Let θ be the larger of the two acute angles of such a triangle.

Then cos(θ) = 8/17 and sin(θ) = 15/17

Get the left hand side of your inequality to have a factor of \cos(\theta)\sin(x)+\sin(\theta)\cos(x).

Now that I have cos(x), sin(x), cos(θ), and sin(θ) defined, can't I just do this:
8sin(x) + 15cos(x) ≤ y
64/17 + 225/17 ≤ y
289/17 ≤ y
17 ≤ y

 

[LCKurtz]

Now that I have cos(x), sin(x), cos(θ), and sin(θ) defined, can't I just do this:
8sin(x) + 15cos(x) ≤ y
64/17 + 225/17 ≤ y
289/17 ≤ y
17 ≤ y

You aren't trying to prove $17\le y$. You are trying to prove $8\sin x + 15\cos x \le 17$. Try writing$$
8\sin x + 15\cos x = 17\left( \frac 8 {17}\cos x + \frac{15}{17}\sin x\right )$$and see if you can use the previous hints. Think about an addition formula.

 

[HallsofIvy]

First, I don't see any reason to introduce "y". Second, it is not true that "8 sin(x)= 64/17" and "15 cos(x)= 225/17" which is what you are implying.

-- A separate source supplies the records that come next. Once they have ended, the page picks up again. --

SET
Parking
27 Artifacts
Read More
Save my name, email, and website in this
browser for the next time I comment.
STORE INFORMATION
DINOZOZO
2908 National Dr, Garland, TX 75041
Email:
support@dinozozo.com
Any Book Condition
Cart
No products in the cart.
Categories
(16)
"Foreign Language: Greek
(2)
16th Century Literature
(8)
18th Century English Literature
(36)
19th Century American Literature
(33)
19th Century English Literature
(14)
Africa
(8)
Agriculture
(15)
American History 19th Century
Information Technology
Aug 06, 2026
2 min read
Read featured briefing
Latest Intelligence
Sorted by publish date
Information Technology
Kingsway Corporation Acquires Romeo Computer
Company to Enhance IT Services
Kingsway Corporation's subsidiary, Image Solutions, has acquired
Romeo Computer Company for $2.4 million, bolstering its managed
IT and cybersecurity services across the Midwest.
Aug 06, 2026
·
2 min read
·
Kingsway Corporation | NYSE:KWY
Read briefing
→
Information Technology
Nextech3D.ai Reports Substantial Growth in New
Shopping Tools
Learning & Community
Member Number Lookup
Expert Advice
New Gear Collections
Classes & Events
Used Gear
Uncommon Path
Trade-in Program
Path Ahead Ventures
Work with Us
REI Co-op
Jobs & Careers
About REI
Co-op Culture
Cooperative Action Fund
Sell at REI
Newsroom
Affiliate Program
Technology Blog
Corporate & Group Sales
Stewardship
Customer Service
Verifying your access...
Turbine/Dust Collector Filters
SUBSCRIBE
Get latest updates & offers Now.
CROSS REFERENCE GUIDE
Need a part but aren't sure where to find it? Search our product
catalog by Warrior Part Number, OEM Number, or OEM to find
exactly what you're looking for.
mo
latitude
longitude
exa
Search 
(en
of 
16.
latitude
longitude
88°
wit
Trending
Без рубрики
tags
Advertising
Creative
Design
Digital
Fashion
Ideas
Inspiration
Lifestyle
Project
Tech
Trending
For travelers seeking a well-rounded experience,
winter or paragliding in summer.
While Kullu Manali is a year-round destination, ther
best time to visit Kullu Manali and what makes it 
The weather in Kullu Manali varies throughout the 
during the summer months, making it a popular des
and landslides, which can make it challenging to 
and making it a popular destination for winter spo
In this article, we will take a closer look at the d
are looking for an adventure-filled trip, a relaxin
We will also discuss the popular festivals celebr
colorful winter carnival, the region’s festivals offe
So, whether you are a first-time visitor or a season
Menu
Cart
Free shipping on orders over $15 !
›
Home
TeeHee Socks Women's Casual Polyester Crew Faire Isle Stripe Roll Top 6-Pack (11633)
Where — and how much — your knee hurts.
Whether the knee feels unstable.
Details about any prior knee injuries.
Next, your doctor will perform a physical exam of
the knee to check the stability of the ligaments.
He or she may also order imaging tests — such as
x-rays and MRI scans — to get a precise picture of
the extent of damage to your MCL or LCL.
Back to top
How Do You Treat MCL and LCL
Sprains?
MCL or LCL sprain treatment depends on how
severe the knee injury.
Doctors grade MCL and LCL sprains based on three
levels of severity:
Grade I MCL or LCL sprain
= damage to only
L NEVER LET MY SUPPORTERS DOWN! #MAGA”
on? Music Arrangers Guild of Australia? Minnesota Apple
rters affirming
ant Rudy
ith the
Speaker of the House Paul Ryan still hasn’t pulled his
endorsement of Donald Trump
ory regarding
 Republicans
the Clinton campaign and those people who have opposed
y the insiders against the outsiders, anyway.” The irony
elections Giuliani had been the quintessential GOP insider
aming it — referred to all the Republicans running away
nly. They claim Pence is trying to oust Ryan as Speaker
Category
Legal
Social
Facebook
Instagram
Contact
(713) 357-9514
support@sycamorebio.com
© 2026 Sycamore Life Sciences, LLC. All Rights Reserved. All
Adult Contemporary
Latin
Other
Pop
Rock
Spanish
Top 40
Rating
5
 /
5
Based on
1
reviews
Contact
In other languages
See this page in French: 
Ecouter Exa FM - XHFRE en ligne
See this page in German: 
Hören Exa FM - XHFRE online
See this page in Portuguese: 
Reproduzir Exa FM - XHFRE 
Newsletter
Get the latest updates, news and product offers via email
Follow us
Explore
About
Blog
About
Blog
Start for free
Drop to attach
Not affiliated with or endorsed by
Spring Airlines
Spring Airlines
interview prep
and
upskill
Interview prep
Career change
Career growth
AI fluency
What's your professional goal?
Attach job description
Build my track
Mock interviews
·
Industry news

Better assert that sin(x+ y)= sin(x)cos(y)+ cos(x)sin(y) and compare that to 17((8/17) sin(x)+ (15/17)cos(x)). Can you find y so that cos(y)= 8/17 and sin(y)= 15/17? Is so, what does that tell you about 8sin(x)+ 15cos(x)?

 

[Bearded Man]

Of course, how silly of me.

Thank you everyone for the help.

 

[Curious3141]

Homework Statement

Show that 8sinx + 15cosx ≤ 17

Homework Equations

8^2 + 15^2 = 17^2, or (8,15,17) is a Pythagorean triplet
Identities like sin^2x + cos^2x = 1

The Attempt at a Solution

8sinx + 15cosx <= y
square both sides, clean up
64sin^2x + 240sinxcosx + 225cos^2x ≤y^2
substitute sin^2x for 1-cos^2x and likewise for cos^2x, derived from Pythagorean Identity.
289 - 64cos^2x -225sin^2x +240sinxcosx ≤ y^2

I need to show that the trigonometric functions on the left side equal 0, so I can take the square root of both sides and find 17≤ y, but I don't know how to do that. It is also possible that I'm approaching this from the wrong viewpoint.

The simplest approach in these cases is to express a\sin x + b\cos x as R\sin(x + \theta), where R = \sqrt{a^2 + b^2} and tan \theta = \frac{b}{a}.

You can then make the observation that \sin(x+\theta) \leq 1, meaning that the expression has a maximal value of R.